Aspirações Modestas
- thenutsbook
- 15 de jul. de 2020
- 2 min de leitura

Agora sim, é oficial. Está calor, muito calor e o Verão esgueirou-se por baixo da minha pele de forma que até os tubos de escape de LIsboa parecem lançar vapor de água salgada.
Não exageremos. Na verdade, ainda não fui de férias e já se nota uma certa projeção da vontade de o fazer. Apesar de que, quando esse dia glorioso chegar - e já não falta muito - não sei se virá acompanhado do desprendimento, despreocupação e demais "des" que decoram estes dias. De alguma forma, a nossa liberdade permanece restringida - mais que não seja pelo medo - e isso coage-nos. De maneiras insuspeitas, por vezes. Hoje comentei com uma colega que tinha ido ao cinema e permaneci a meia hora seguinte navegando pelos mil e um significados do infinito suspiro que recebi como resposta.
Primeiro, a quase surpresa. Coisas como ir ao cinema esfumaram-se das nossas vidas tão subitamente que, por momentos, é quase compreensível que duvidemos das nossas memórias felizes e questionemos se alguma vez existiram. Depois, a surpresa definitiva. Como se de um crime (ainda) se tratasse. Também no desconfinamento a transição tem sido abrupta e sem grande correlação com os números que nos assaltam os telejornais todos os dias. Depois, a compreensão. Se passa a “ser legal” retomar a nossa vida, então torna-se uma questão de saúde mental fazê-lo. E por fim, a curiosidade. Como se a frequência do espaço público nas suas várias valências se tivesse transfigurado de tal maneira que já não conheçamos os códigos vigentes para existir em sociedade. Deste ponto sofro particularmente. Ainda me tenho de conter para não abraçar uns bons 50% das pessoas com quem me cruzo.
No início da semana, li um artigo que constatava o óbvio da experiência que acabo de relatar. Fizemos planos modestos para os próximos 3 meses. Fomos pouco ambiciosos. Ao mesmo tempo, as nossas necessidades emocionais estão certamente em máximos humanitários. Um paradoxo perigoso.
Da minha parte, senti todo o oposto. Se retirei alguma lição prática dos meses passados, para usar nos passos dos seguintes é que a expectativa - e o investimento que damos à sua concretização - também é um exercício de amor próprio e de confiança no mundo. Na capacidade de nos regenerarmos ambos continuamente. E a ambição não é mais um defeito ou uma qualidade. É um dever moral, um compromisso da cabeça e do coração de viver pela procura do especial, do extraordinário, da cor por entre os claro-escuros. Aquilo que vivemos não me ensinou a parar. Antes pelo contrário. Ensinou-me que todo o tempo que vivemos é para ser desfrutado mais do que gasto.

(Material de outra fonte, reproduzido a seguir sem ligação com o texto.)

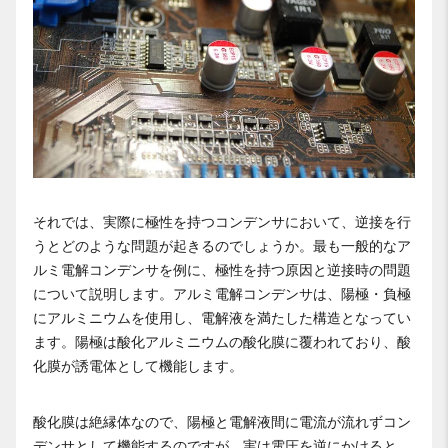
それでは、実際に極性を持つコンデンサにおいて、逆接を行
うとどのような問題が起きるのでしょうか。最も一般的なア
ルミ電解コンデンサを例に、極性を持つ原因と逆接時の問題
について説明します。アルミ電解コンデンサは、陽極・負極
にアルミニウムを使用し、電解液を満たした構造となってい
ます。陽極は酸化アルミニウムの酸化膜に覆われており、酸
化膜が誘電体として機能します。
酸化膜は絶縁体なので、陽極と電解液間に電流が流れずコン
デンサとして機能するのですが、実は電圧を逆にかけると、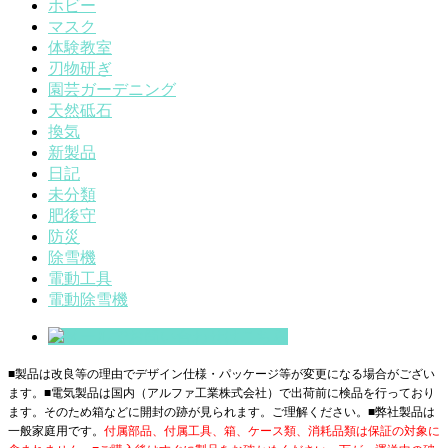
ホビー
マスク
体験教室
刃物研ぎ
園芸ガーデニング
天然砥石
換気
新製品
日記
未分類
肥後守
防災
除雪機
電動工具
電動除雪機
■製品は改良等の理由でデザイン仕様・パッケージ等が変更になる場合がござい
ます。■電気製品は国内（アルファ工業株式会社）で出荷前に検品を行っており
ます。そのため箱などに開封の跡が見られます。ご理解ください。■
弊社製品は
一般家庭用です。
付属部品、付属工具、箱、ケース類、消耗品類は保証の対象に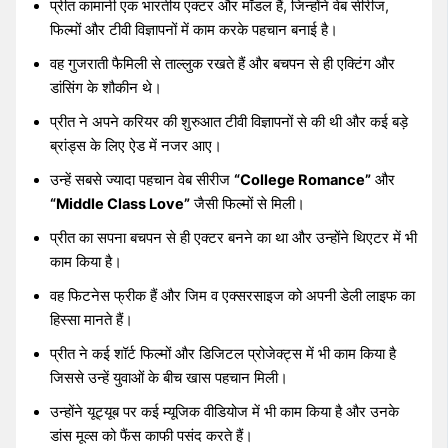
प्रीत कामानी एक भारतीय एक्टर और मॉडल हैं, जिन्होंने वेब सीरीज,
फिल्मों और टीवी विज्ञापनों में काम करके पहचान बनाई है।
वह गुजराती फैमिली से ताल्लुक रखते हैं और बचपन से ही एक्टिंग और
डांसिंग के शौकीन थे।
प्रीत ने अपने करियर की शुरुआत टीवी विज्ञापनों से की थी और कई बड़े
ब्रांड्स के लिए ऐड में नजर आए।
उन्हें सबसे ज्यादा पहचान वेब सीरीज
“College Romance”
और
“Middle Class Love”
जैसी फिल्मों से मिली।
प्रीत का सपना बचपन से ही एक्टर बनने का था और उन्होंने थिएटर में भी
काम किया है।
वह फिटनेस फ्रीक हैं और जिम व एक्सरसाइज को अपनी डेली लाइफ का
हिस्सा मानते हैं।
प्रीत ने कई शॉर्ट फिल्मों और डिजिटल प्रोजेक्ट्स में भी काम किया है
जिससे उन्हें युवाओं के बीच खास पहचान मिली।
उन्होंने यूट्यूब पर कई म्यूजिक वीडियोज में भी काम किया है और उनके
डांस मूव्स को फैंस काफी पसंद करते हैं।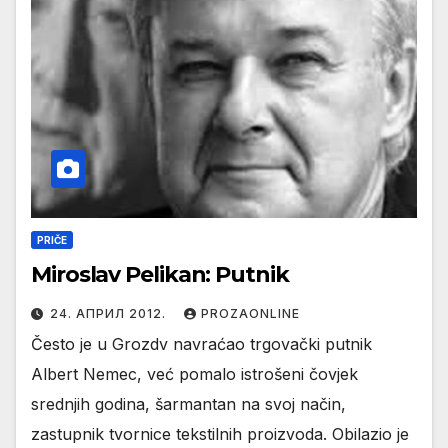
PRIČE
Miroslav Pelikan: Putnik
24. АПРИЛ 2012.
PROZAONLINE
Često je u Grozdv navraćao trgovački putnik
Albert Nemec, već pomalo istrošeni čovjek
srednjih godina, šarmantan na svoj način,
zastupnik tvornice tekstilnih proizvoda. Obilazio je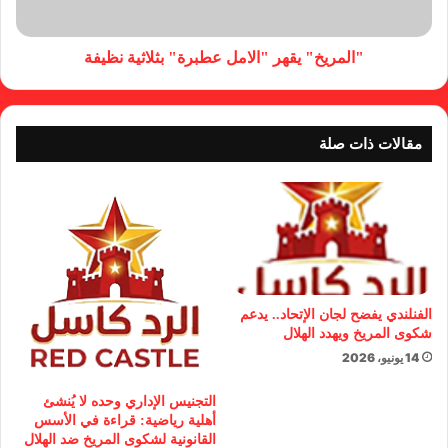
"المريخ" يقهر "الامل عطبرة" بثلاثية نظيفة
مقالات ذات صلة
الفنلندي يفضح لجان الإتحاد.. يدعم
شكوى المريخ ويهدد الهلال
14 يونيو، 2026
التجنيس الإداري وحده لا يُنشئ
أهلية رياضية: قراءة في الأسس
القانونية لشكوى المريخ ضد الهلال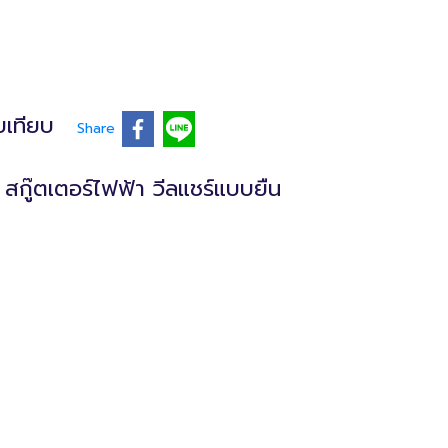
บเทียบ
Share
สกู๊ตเตอร์ไฟฟ้า วีลแชร์แบบยืน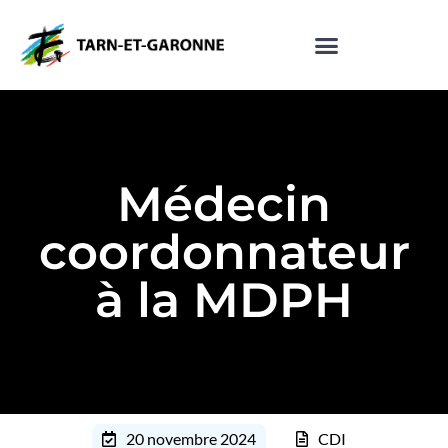
Médecin
coordonnateur
à la MDPH
20 novembre 2024
CDI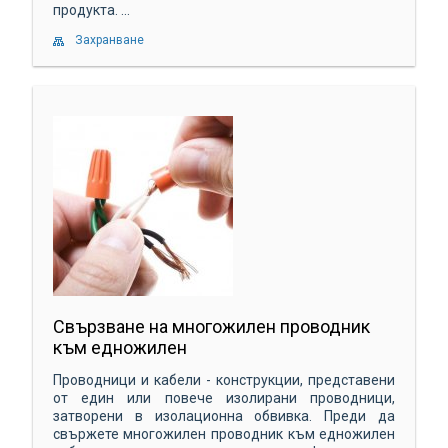
продукта. ...
Захранване
Свързване на многожилен проводник
към едножилен
Проводници и кабели - конструкции, представени
от един или повече изолирани проводници,
затворени в изолационна обвивка. Преди да
свържете многожилен проводник към едножилен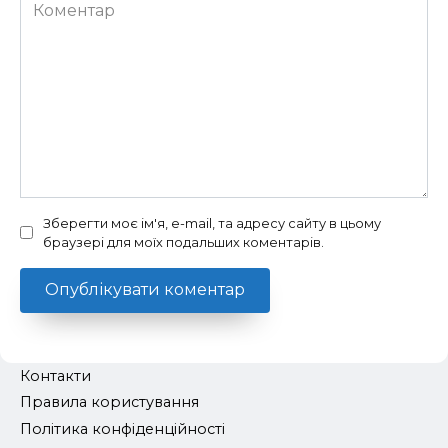
Коментар
Зберегти моє ім'я, e-mail, та адресу сайту в цьому
браузері для моїх подальших коментарів.
Контакти
Правила користування
Політика конфіденційності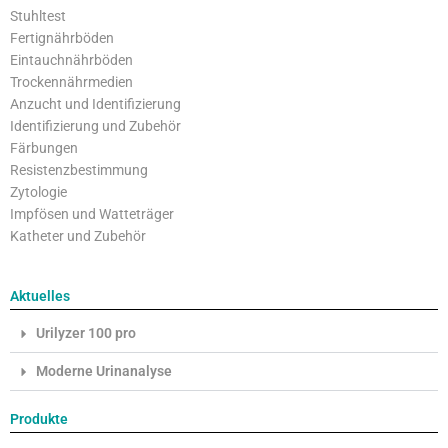
Stuhltest
Fertignährböden
Eintauchnährböden
Trockennährmedien
Anzucht und Identifizierung
Identifizierung und Zubehör
Färbungen
Resistenzbestimmung
Zytologie
Impfösen und Watteträger
Katheter und Zubehör
Aktuelles
Urilyzer 100 pro
Moderne Urinanalyse
Produkte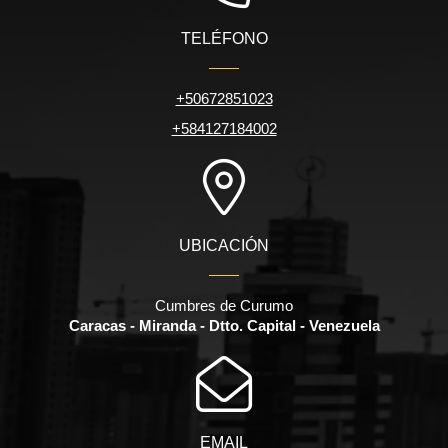
TELÉFONO
+50672851023
+584127184002
UBICACIÓN
Cumbres de Curumo
Caracas - Miranda - Dtto. Capital - Venezuela
EMAIL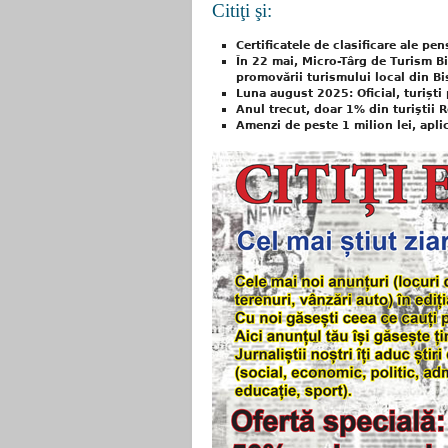
Citiţi şi:
Certificatele de clasificare ale pe
În 22 mai, Micro-Târg de Turism B
promovării turismului local din Bi
Luna august 2025: Oficial, turiști 
Anul trecut, doar 1% din turiştii 
Amenzi de peste 1 milion lei, apl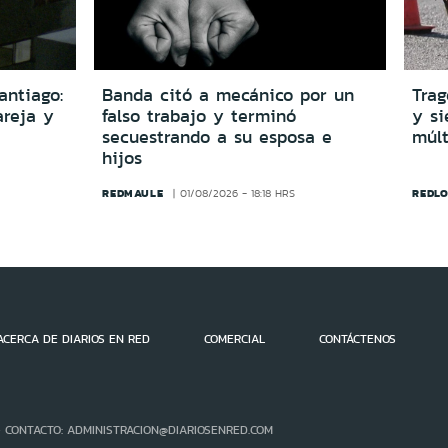
antiago:
Banda citó a mecánico por un
Trag
reja y
falso trabajo y terminó
y si
secuestrando a su esposa e
múlt
hijos
REDMAULE
REDLO
01/08/2026 - 18:18 HRS
ACERCA DE DIARIOS EN RED
COMERCIAL
CONTÁCTENOS
- CONTACTO: ADMINISTRACION@DIARIOSENRED.COM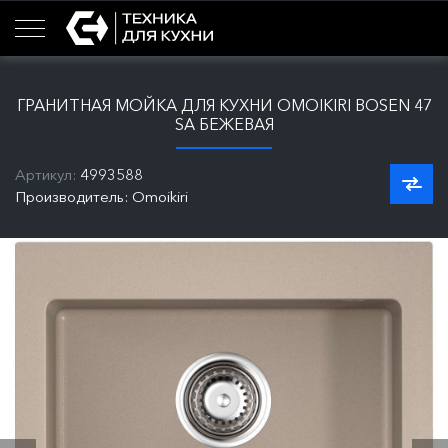
ГРАНИТНАЯ МОЙКА ДЛЯ КУХНИ OMOIKIRI BOSEN 47
SA БЕЖЕВАЯ
Артикул:
4993588
Производитель: Omoikiri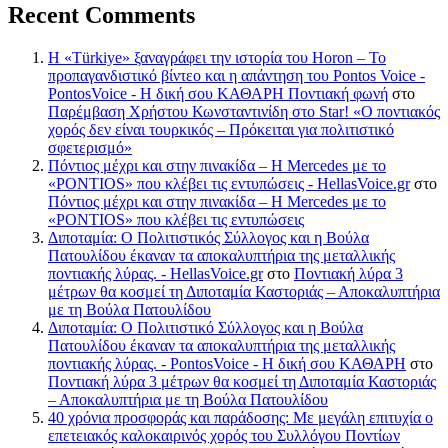
Recent Comments
Η «Türkiye» ξαναγράφει την ιστορία του Horon – Το
προπαγανδιστικό βίντεο και η απάντηση του Pontos Voice -
PontosVoice - H δική σου ΚΑΘΑΡΗ Ποντιακή φωνή
στο
Παρέμβαση Χρήστου Κωνσταντινίδη στο Star! «Ο ποντιακός
χορός δεν είναι τουρκικός – Πρόκειται για πολιτιστικό
σφετερισμό»
Πόντιος μέχρι και στην πινακίδα – Η Mercedes με το
«PONTIOS» που κλέβει τις εντυπώσεις - HellasVoice.gr
στο
Πόντιος μέχρι και στην πινακίδα – Η Mercedes με το
«PONTIOS» που κλέβει τις εντυπώσεις
Διποταμία: Ο Πολιτιστικός Σύλλογος και η Βούλα
Πατουλίδου έκαναν τα αποκαλυπτήρια της μεταλλικής
ποντιακής λύρας. - HellasVoice.gr
στο
Ποντιακή λύρα 3
μέτρων θα κοσμεί τη Διποταμία Καστοριάς – Αποκαλυπτήρια
με τη Βούλα Πατουλίδου
Διποταμία: Ο Πολιτιστικό Σύλλογος και η Βούλα
Πατουλίδου έκαναν τα αποκαλυπτήρια της μεταλλικής
ποντιακής λύρας. - PontosVoice - H δική σου ΚΑΘΑΡΗ
στο
Ποντιακή λύρα 3 μέτρων θα κοσμεί τη Διποταμία Καστοριάς
– Αποκαλυπτήρια με τη Βούλα Πατουλίδου
40 χρόνια προσφοράς και παράδοσης: Με μεγάλη επιτυχία ο
επετειακός καλοκαιρινός χορός του Συλλόγου Ποντίων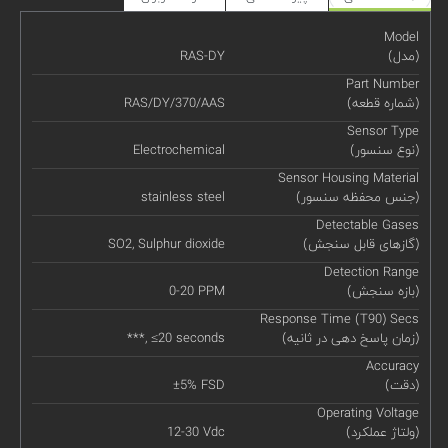
Model
(مدل)
RAS-DY
Part Number
(شماره قطعه)
RAS/DY/370/AAS
Sensor Type
(نوع سنسور)
Electrochemical
Sensor Housing Material
(جنس محفظه سنسور)
stainless steel
Detectable Gases
(گازهای قابل سنجش)
SO2, Sulphur dioxide
Detection Range
(بازه سنجش)
0-20 PPM
Response Time (T90) Secs
(زمان پاسخ دهی در ثانیه)
***, ≤20 seconds
Accuracy
(دقت)
±5% FSD
Operating Voltage
(ولتاژ عملکرد)
12-30 Vdc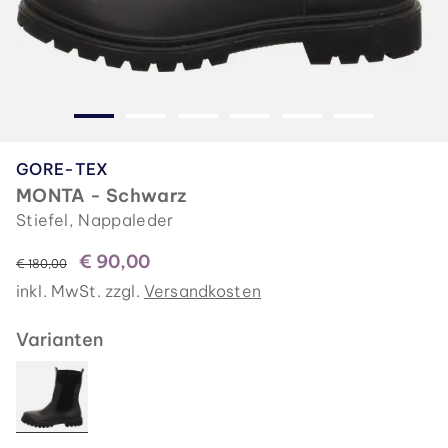
GORE-TEX
MONTA - Schwarz
Stiefel, Nappaleder
€ 90,00
statt
€ 180,00
inkl. MwSt. zzgl.
Versandkosten
Varianten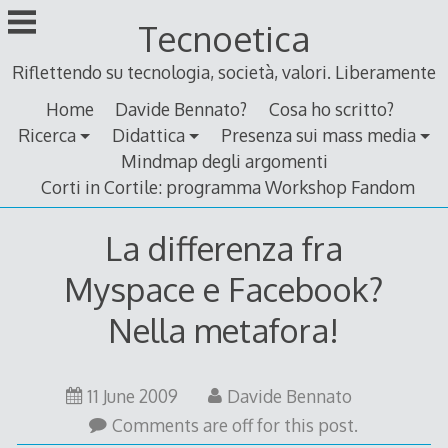
Skip
Tecnoetica
to
content
Riflettendo su tecnologia, società, valori. Liberamente
Home
Davide Bennato?
Cosa ho scritto?
Ricerca
Didattica
Presenza sui mass media
Mindmap degli argomenti
Corti in Cortile: programma Workshop Fandom
La differenza fra
Myspace e Facebook?
Nella metafora!
11
11 June 2009
Davide Bennato
June
Comments are off for this post.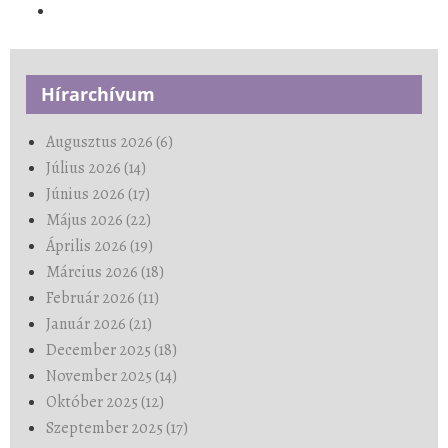
Hírarchívum
Augusztus 2026 (6)
Július 2026 (14)
Június 2026 (17)
Május 2026 (22)
Április 2026 (19)
Március 2026 (18)
Február 2026 (11)
Január 2026 (21)
December 2025 (18)
November 2025 (14)
Október 2025 (12)
Szeptember 2025 (17)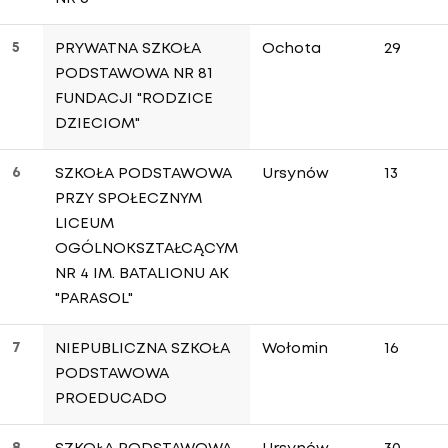
5
PRYWATNA SZKOŁA
Ochota
29
PODSTAWOWA NR 81
FUNDACJI "RODZICE
DZIECIOM"
6
SZKOŁA PODSTAWOWA
Ursynów
13
PRZY SPOŁECZNYM
LICEUM
OGÓLNOKSZTAŁCĄCYM
NR 4 IM. BATALIONU AK
"PARASOL"
7
NIEPUBLICZNA SZKOŁA
Wołomin
16
PODSTAWOWA
PROEDUCADO
8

Quero passar pelo tempo em vez de ser ele a passar por mim. Que os livros sejam mares onde mergulhar. As pessoas, paisagens deslumbrantes. Cada café, cada conversa de fim de tarde, um fogo de artifício. Que o mundano seja singular e o banal, inexistente. Que sejamos todos lâmpadas incandescentes e girassóis que procurem a luz. Animais mais ou menos irracionais, mais ou menos selvagens... mas sempre esfomeados. E que a vida nunca deixe de ser um restaurante gourmet.